Authorities are investigating the attack - which left at least 53 other people in hospital, most of them critically ill - as an act of terrorism.
The suspected gunman was named as Omar Mateen, of Port St Lucie, Florida. The suspect's father recalled that his son recently got angry when he saw two men kissing in Miami and said this might be related to the assault.
One surgeon at Orlando Regional Medical Centre said the death toll was likely to climb.
Orlando mayor Buddy Dyer said of the scene: "There's blood everywhere."
All of the dead were killed with the assault rifle, according to US Representative Alan Grayson.

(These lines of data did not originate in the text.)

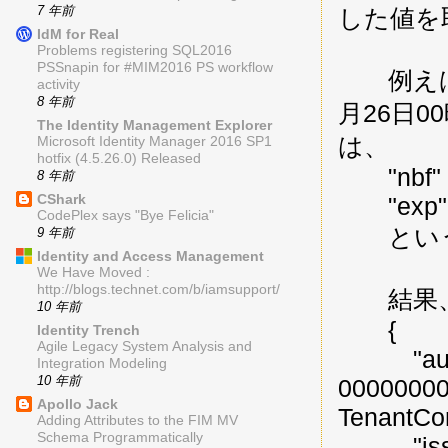
7 年前
した値を
IdM for Real
Problems registering SQL2016
PSSnapin for #MIM2016 PS workflow
例えば、2
activity
8 年前
月26日
The Identity Management Explorer
は、
Microsoft Identity Manager 2016 SP1
hotfix (4.5.26.0) Released
"nbf" :
8 年前
CShark
"exp" :
CodePlex says "Bye Felicia"
という
9 年前
Identity and Access Management
We Have Moved :
http://blogs.technet.com/b/iamsupport/
結果、以
10 年前
{
Identity Trench
Agile Legacy System Analysis and
"aud": 
Integration Modeling
10 年前
00000000
Apollo Jack
TenantCon
Adding Attributes to the FIM MV
Schema Programmatically
"iss": "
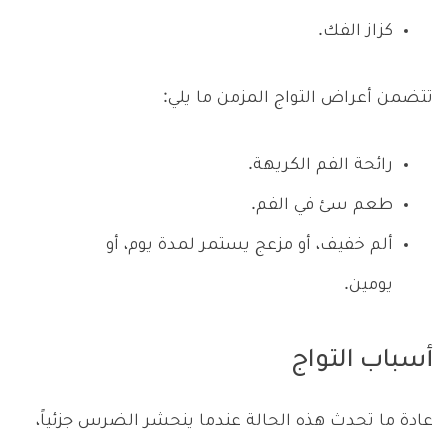
كزاز الفك.
تتضمن أعراض التواج المزمن ما يلي:
رائحة الفم الكريهة.
طعم سئ في الفم.
ألم خفيف، أو مزعج يستمر لمدة يوم، أو
يومين.
أسباب التواج
عادة ما تحدث هذه الحالة عندما ينحشر الضرس جزئياً،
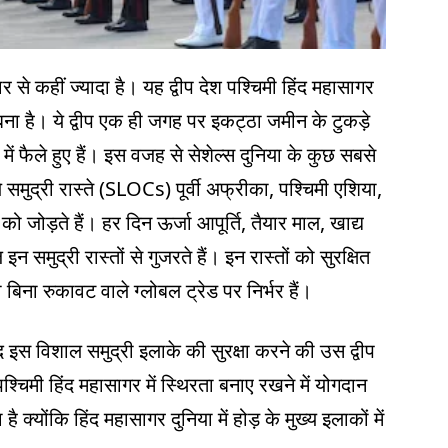
 कहीं ज्यादा है। यह द्वीप देश पश्चिमी हिंद महासागर
र बना है। ये द्वीप एक ही जगह पर इकट्ठा जमीन के टुकड़े
 में फैले हुए हैं। इस वजह से सेशेल्स दुनिया के कुछ सबसे
 ये समुद्री रास्ते (SLOCs) पूर्वी अफ्रीका, पश्चिमी एशिया,
को जोड़ते हैं। हर दिन ऊर्जा आपूर्ति, तैयार माल, खाद्य
 समुद्री रास्तों से गुजरते हैं। इन रास्तों को सुरक्षित
बिना रुकावट वाले ग्लोबल ट्रेड पर निर्भर हैं।
इस विशाल समुद्री इलाके की सुरक्षा करने की उस द्वीप
चिमी हिंद महासागर में स्थिरता बनाए रखने में योगदान
 क्योंकि हिंद महासागर दुनिया में होड़ के मुख्य इलाकों में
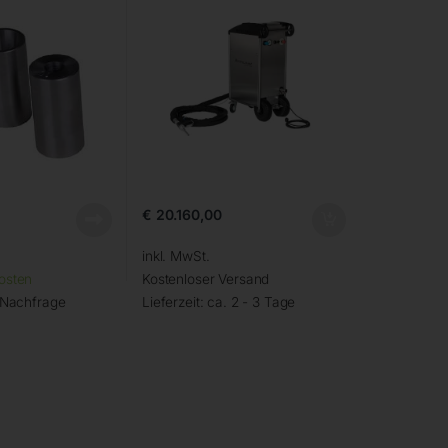
€
20.160,00
inkl. MwSt.
osten
Kostenloser Versand
 Nachfrage
Lieferzeit:
ca. 2 - 3 Tage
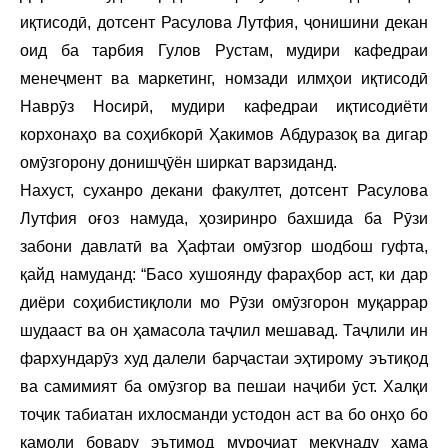
иқтисодӣ, дотсент Расулова Лутфия, ҷонишини декан
оид ба тарбия Гулов Рустам, мудири кафедраи
менеҷмент ва маркетинг, номзади илмҳои иқтисодӣ
Наврӯз Носирӣ, мудири кафедраи иқтисодиёти
корхонаҳо ва соҳибкорӣ Ҳакимов Абдуразоқ ва дигар
омӯзгорону донишҷӯён ширкат варзиданд.
Нахуст, суханро декани факултет, дотсент Расулова
Лутфия оғоз намуда, ҳозиринро бахшида ба Рӯзи
забони давлатӣ ва Ҳафтаи омӯзгор шодбош гуфта,
қайд намуданд: “Басо хушоянду фараҳбор аст, ки дар
диёри соҳибистиқлоли мо Рӯзи омӯзгорон муқаррар
шудааст ва он ҳамасола таҷлил мешавад. Таҷлили ин
фархундарӯз худ далели барҷастаи эҳтирому эътиқод
ва самимият ба омӯзгор ва пешаи наҷиби ӯст. Халқи
тоҷик табиатан ихлосманди устодон аст ва бо онҳо бо
камоли бовару эътимод муроҷиат мекунаду ҳама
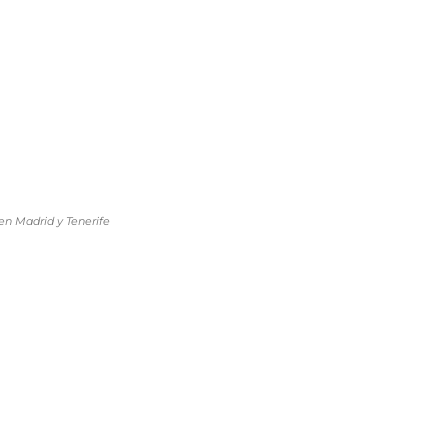
en Madrid y Tenerife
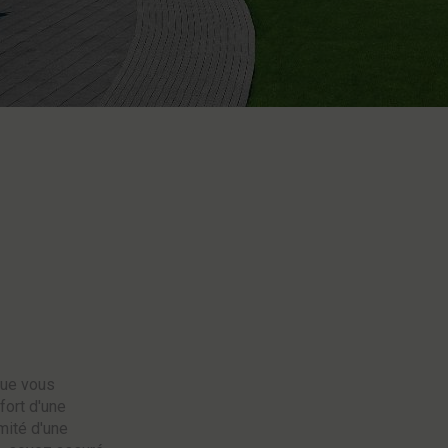
que vous
fort d'une
mité d'une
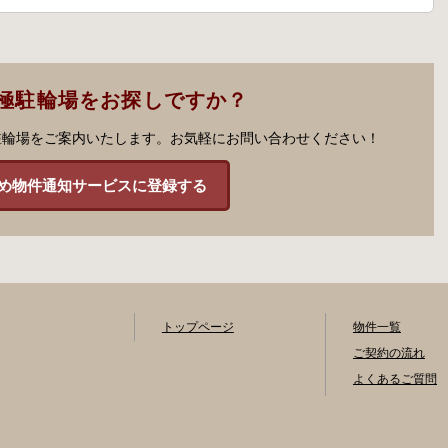
極駐輪場をお探しですか？
駐輪場をご案内いたします。お気軽にお問い合わせください！
め物件通知サービスに登録する
トップページ
物件一覧
ご契約の流れ
よくあるご質問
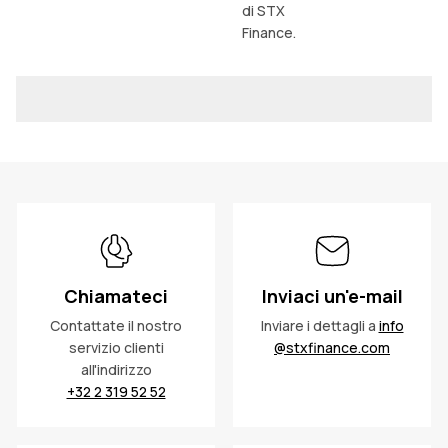
di STX
Finance.
PRESENTARE
Chiamateci
Inviaci un'e-mail
Contattate il nostro
Inviare i dettagli a
info
servizio clienti
@stxfinance.com
all'indirizzo
+32 2 319 52 52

Witnesses described a chaotic scene when the gunfire began shortly before the club was due to close.
Jackie Smith, who saw two of her friends shot beside her, said: "Some guy walked in and started shooting everybody. He had an automatic rifle, so nobody stood a chance.

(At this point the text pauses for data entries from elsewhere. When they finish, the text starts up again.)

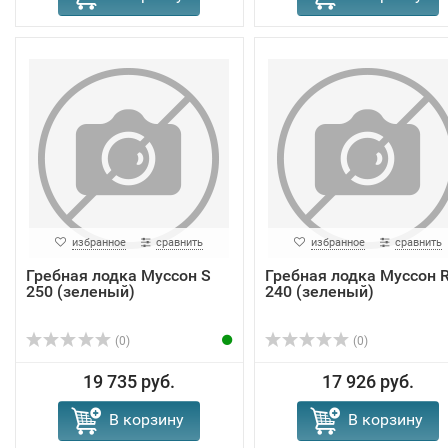
избранное
сравнить
избранное
сравнить
Гребная лодка Муссон S
Гребная лодка Муссон 
250 (зеленый)
240 (зеленый)
(0)
(0)
19 735 руб.
17 926 руб.
В корзину
В корзину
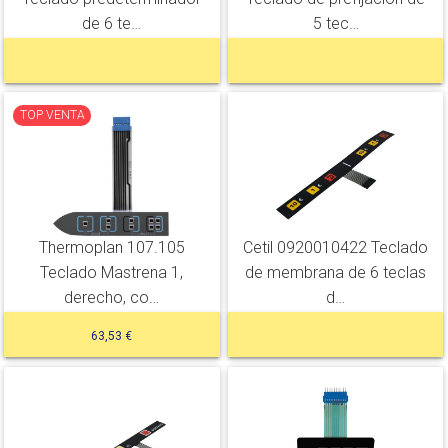
de 6 te…
5 tec…
TOP VENTA
Thermoplan 107.105
Cetil 0920010422 Teclado
Teclado Mastrena 1,
de membrana de 6 teclas
derecho, co…
d…
63,53 €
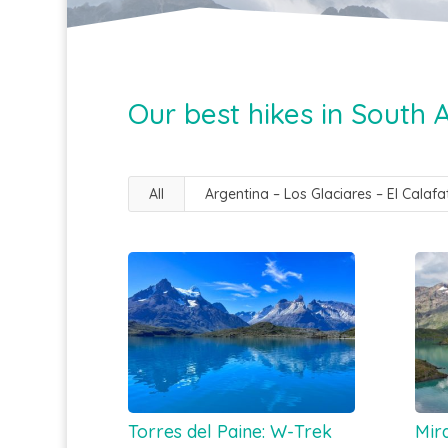
Our best hikes in South 
All
Argentina – Los Glaciares – El Calafa
Torres del Paine: W-Trek
Mir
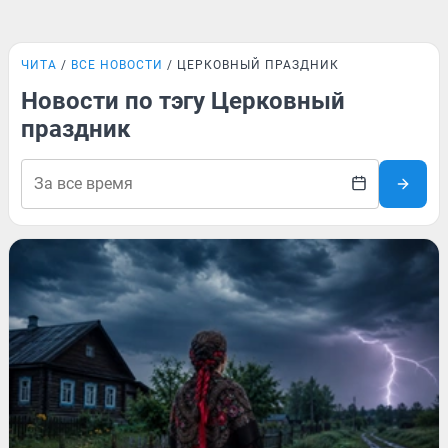
ЧИТА
ВСЕ НОВОСТИ
ЦЕРКОВНЫЙ ПРАЗДНИК
Новости по тэгу Церковный
праздник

"I just tried to get out of there."
The suspect exchanged gunfire with a police officer working at the club, which had more than 300 people inside.
The gunman then went back inside and took hostages, Orlando police chief John Mina said.
At around 5am, a Swat team was sent in to rescue the hostages, culminating in the gunman's death.
Authorities are looking into whether the attack was an act of domestic or international terrorism, and if the shooter acted alone, according to Danny Banks, an agent with the Florida Department of Law Enforcement.
"This is an incident, as I see it, that we certainly classify as domestic terror incident," Orange County sheriff Jerry Demings said.
The previous deadliest mass shooting in the US was the 2007 attack at Virginia Tech, where a student massacred 32 people before killing himself.
The suspect's father, Mir Seddique, told NBC News about his son seeing two men kissing a couple of months ago.
"We are saying we are apologising for the whole incident," Mr Seddique said. "We are in shock like the whole country."
Mateen was said to have been known to the FBI before the nightclub attack and had been looked at by agents within the last few years.
The matter for which he came under investigation was "open and closed pretty quickly," an official said.
When asked if the gunman had a connection to radical Islamic terrorism, he said authorities had "suggestions that individual has leanings towards that".
Multiple news outlets are reporting that the gunman called 911 shortly before the attack and pledged allegiance to the Islamic State terror group.
The suspect had been licensed as a private security officer in Florida, with s tate records showing he had held a firearms licence since at least 2011. It was set to expire in September 2017.
Mateen's father said the attack had nothing to do with religion.
US president Barack Obama called the shooting an "act of terror" and an "act of hate" targeting a place of "solidarity and empowerment" for gays and lesbians. He urged Americans to decide whether this is the kind of "country we want to be."
Authorities said they had secured a van owned by the suspect outside the club. Meanwhile, a Swat truck and a bomb-disposal unit were on the scene of an address associated with Mateen in a residential neighbourhood of Fort Pierce, Florida, about 118 miles south-east of Orlando.
The attack follows the fatal shooting late Friday of 22-year-old singer Christina Grimmie, a YouTube sensation and former contestant on The Voice. She was killed after an Orlando concert by a 27-year-old man who later killed himself.
Pope Francis has expressed the "deepest feelings of horror and condemnation" over the massacre.
Vatican spokesman the Rev Federico Lombardi said the pontiff denounces the "homicidal folly and senseless hatred".
He added that Francis joins the families of victims and injured in "prayer and compassion".
Ronald Hopper of the FBI said Mateen was 29 years old, and an American citizen. He was not under surveillance at the time of the shooting.
Mr Hooper said Mateen had purchased at least two firearms within the last week or so.
Some 911 calls involving the shooter and the massacre have become federal evidence. He said the conversations involved Islamic State.
Mr Hooper said the suspected shooter had made inflammatory comments to co-workers in 2013, and had been interviewed twice. These interviews were described as "inconclusive".
In 2014, Mr Hooper added, officials found that Mateen had ties to an American suicide bomber. Mr Hooper described the contact as minimal, saying it did not constitute a threat at that time.